Even though the Supreme Court ruled in favor of the Masterpiece Cakeshop and freedom of religion, that hasn’t stopped some lesser courts from not following suit.
In 2016, caligraphers Joanna Duka and Breanna Koski filed suit against the city of Phoenix claiming that the city’s anti-discrimination ordinance violated their religious beliefs by forcing them to service same-sex weddings.
Duka and Koski were not sued by a same-sex couple like the Masterpiece Cakeshop bakery but sued Phoenix before they would possibly be punished by the anti-discrimination ordinance.
The Maricopa County Superior Court ruled in the city’s favor and said that Duka and Koski could be compelled by the government to service same-sex weddings.

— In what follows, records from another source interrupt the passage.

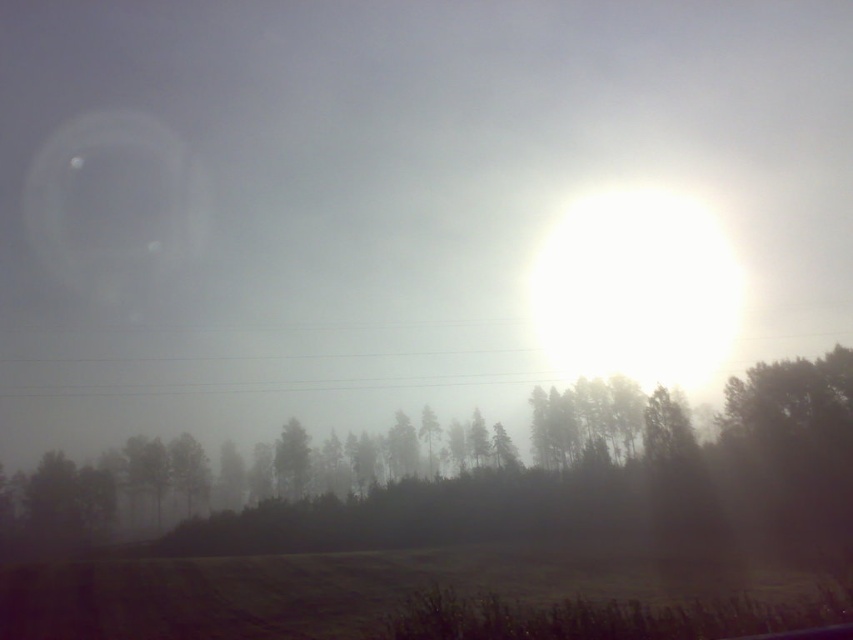 Which is in front, point (350, 518) or point (282, 448)?

Positioned in front is point (350, 518).

The width and height of the screenshot is (853, 640). Describe the element at coordinates (486, 476) in the screenshot. I see `silhouette/transparent tree at center` at that location.

At what (x,y) coordinates should I click in order to perform the action: click on silhouette/transparent tree at center. Please return your answer as a coordinate pair (x, y). The image size is (853, 640). Looking at the image, I should click on (486, 476). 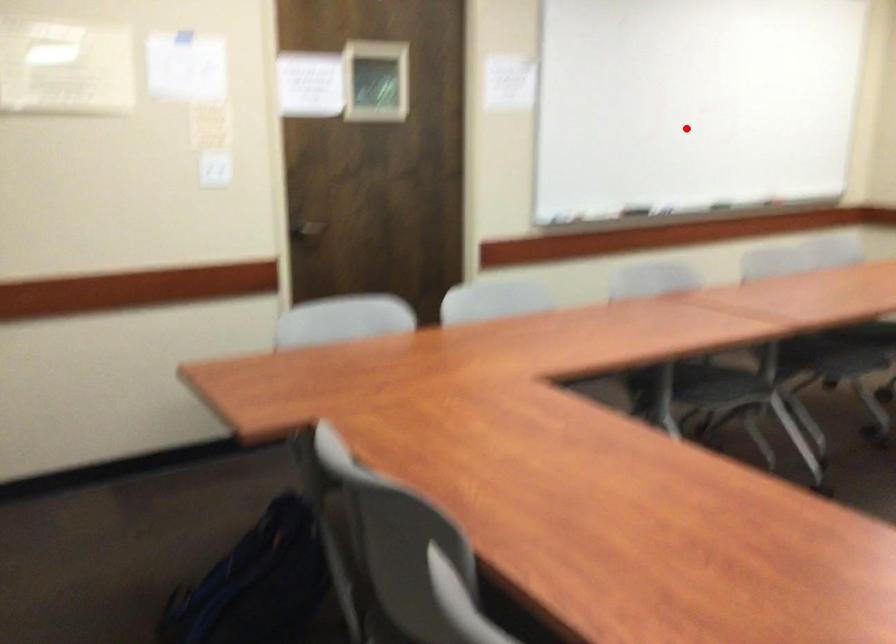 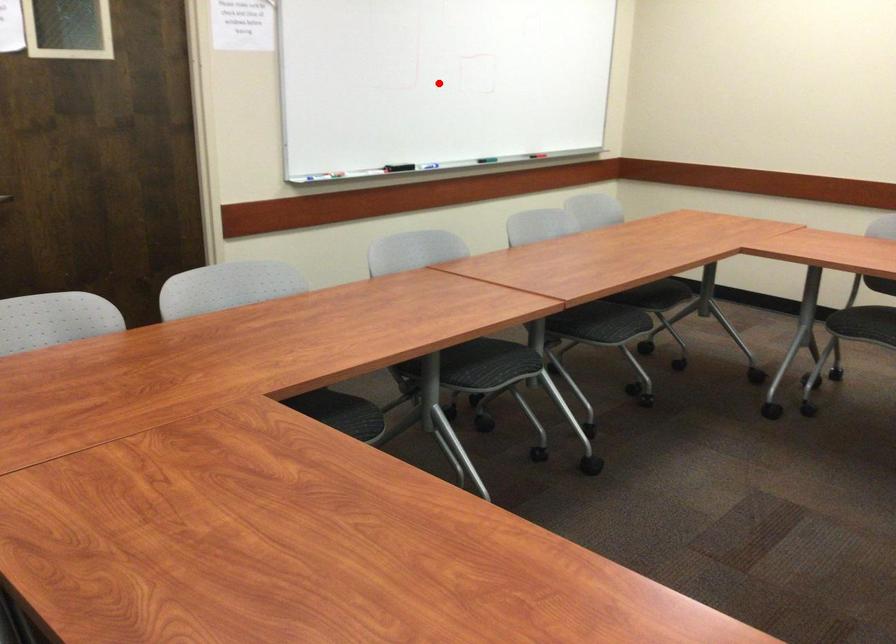 I am providing you with two images of the same scene from different viewpoints. A red point is marked on the first image and another point is marked on the second image. Do the highlighted points in image1 and image2 indicate the same real-world spot?

No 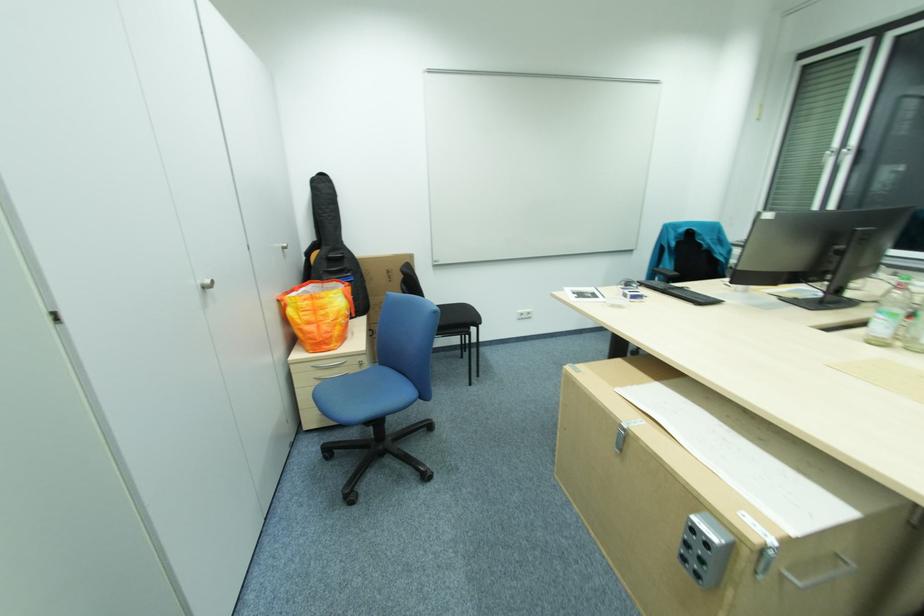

Violating the ordinance could result in up to six months in jail, three years of probation for each violation, and $2,500 in fines.
The two women could also be prosecuted if they publish a statement on their site that explains how their religious convictions prohibit them from providing service to a same-sex wedding.
The same organization that defended the Masterpiece Cakeshop, the Alliance Defending Freedom, is defending the two women. Their case is now being appealed to the Arizona Supreme Court.
The Supreme Court’s Masterpiece Cakeshop decision did leave room for interpretation but if Duka and Koski’s case makes it to the highest court, further clarification may be added, this time perhaps with the help of new SCOTUS nominee Brett Kavanaugh.